Nested summation and product notation of two expressions Could someone please tell me how I should evaluate these two expressions together? I understand how each notation should be evaluated separately but not together. Also, would the way you evaluate change is the pi came before sigma?
$$\sum_{i=1}^n b_i^2 \prod_{j=1}^i a_j.$$
 A: It's easier to understand with well-placed parentheses viz.$$\sum_{i=1}^n\left(b_i^2 \prod_{j=1}^i a_j\right).$$In other words, we sum over $i$, but the value used for each $i$ in the sum is obtained as a product over $j$, times $b_i^2$. The end result is a sum of products. For example, if $a_j=j$ and $b_i=i$ this sum is $\sum_{i=1}^n(i^2\cdot i!)$.
The innermost operation is performed first, and can use the outermost operation's dummy variable, i.e. $i$ can appear inside because it appears outside, but the inner operation's dummy variable $j$ can't appear outside. An example with the product outside. You've asked if $\prod$ could come first. This would give a product of sums, which is different (although it does expand to a sum of products). An example would be$$\prod_{i=1}^n\sum_{j=m(i)}^{M(i)}f(i,\,j).$$In this case, we multiply together one factor per $i$, but each such factor is a sum, over values of $j$ from a minimum $m(i)$ to a maximum $M(i)$ inclusive, of $f(i,\,j)$.

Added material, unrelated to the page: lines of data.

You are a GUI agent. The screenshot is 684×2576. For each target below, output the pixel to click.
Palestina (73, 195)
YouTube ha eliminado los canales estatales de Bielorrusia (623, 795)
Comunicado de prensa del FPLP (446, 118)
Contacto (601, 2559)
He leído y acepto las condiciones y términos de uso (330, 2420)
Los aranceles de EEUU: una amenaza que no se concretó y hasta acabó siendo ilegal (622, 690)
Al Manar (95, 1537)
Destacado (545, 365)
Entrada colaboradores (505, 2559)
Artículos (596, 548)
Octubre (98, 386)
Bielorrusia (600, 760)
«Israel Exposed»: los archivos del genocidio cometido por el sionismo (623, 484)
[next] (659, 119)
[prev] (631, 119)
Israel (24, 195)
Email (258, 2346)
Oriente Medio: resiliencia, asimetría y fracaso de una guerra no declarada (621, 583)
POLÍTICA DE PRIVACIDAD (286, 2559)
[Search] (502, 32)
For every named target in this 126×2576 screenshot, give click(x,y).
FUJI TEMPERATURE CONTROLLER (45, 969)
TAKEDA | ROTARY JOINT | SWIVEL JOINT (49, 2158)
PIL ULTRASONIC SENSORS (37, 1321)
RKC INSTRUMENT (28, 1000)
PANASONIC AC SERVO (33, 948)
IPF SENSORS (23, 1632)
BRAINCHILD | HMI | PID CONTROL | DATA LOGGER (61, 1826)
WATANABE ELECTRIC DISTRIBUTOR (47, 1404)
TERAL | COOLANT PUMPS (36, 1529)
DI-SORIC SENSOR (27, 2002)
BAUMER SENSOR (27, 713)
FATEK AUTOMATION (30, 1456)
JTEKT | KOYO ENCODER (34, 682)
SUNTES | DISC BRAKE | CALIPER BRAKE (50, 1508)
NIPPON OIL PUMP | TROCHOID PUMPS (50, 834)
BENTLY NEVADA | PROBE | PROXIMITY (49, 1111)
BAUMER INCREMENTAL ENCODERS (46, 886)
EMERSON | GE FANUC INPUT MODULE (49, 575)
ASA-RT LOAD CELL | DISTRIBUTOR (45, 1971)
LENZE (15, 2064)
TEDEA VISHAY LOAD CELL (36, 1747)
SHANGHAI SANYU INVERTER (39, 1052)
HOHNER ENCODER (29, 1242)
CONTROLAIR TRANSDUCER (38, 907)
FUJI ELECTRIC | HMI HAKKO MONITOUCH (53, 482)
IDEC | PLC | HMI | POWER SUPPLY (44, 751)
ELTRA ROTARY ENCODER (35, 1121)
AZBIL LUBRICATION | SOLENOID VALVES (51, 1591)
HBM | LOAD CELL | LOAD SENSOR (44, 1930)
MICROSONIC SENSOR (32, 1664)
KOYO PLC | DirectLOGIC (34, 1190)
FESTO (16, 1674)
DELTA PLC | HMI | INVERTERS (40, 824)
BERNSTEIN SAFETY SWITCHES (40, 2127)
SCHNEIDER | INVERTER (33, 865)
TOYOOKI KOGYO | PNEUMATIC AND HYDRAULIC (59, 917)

A: For each $i\in\{1,\ldots,n\}$ you evaluate $b_i^2\prod_{j=1}^ia_j$, and you then compute the sum of these $n$ products. E.g., if $n=3$ you have
$$b_1^2a_1+b_2^2a_1a_2+b_3^2a_1a_2a_3\,.$$
You cannot reverse the order of the sum and product without changing the limits, because the expression
$$\prod_{j=1}^ia_j\sum_{i=1}^nb_i^2$$
makes no sense: the $i$ that is the upper limit of the product must be a constant, while the index $i$ in the summation is a variable that ranges from $1$ through $n$. You can, however, have
$$\prod_{i=1}^na_i\sum_{j=1}^ib_j^2\,;$$
with $n=3$ this is
$$a_1b_2^2+a_2(b_1^2+b_2^2)+a_3(b_1^2+b_2^2+b_3^2)\,.$$
I would normally add parentheses:
$$\sum_{i=1}^n\left(a_i\prod_{j=1}^ib_j^2\right)$$
and
$$\prod_{i=1}^n\left(a_i\sum_{j=1}^ib_j^2\right)$$
in both cases. They make the expressions easier to read, but they are not absolutely necessary, since their existence can be inferred from the fact that the upper limit of the inner expression depends on the index in the outer expression.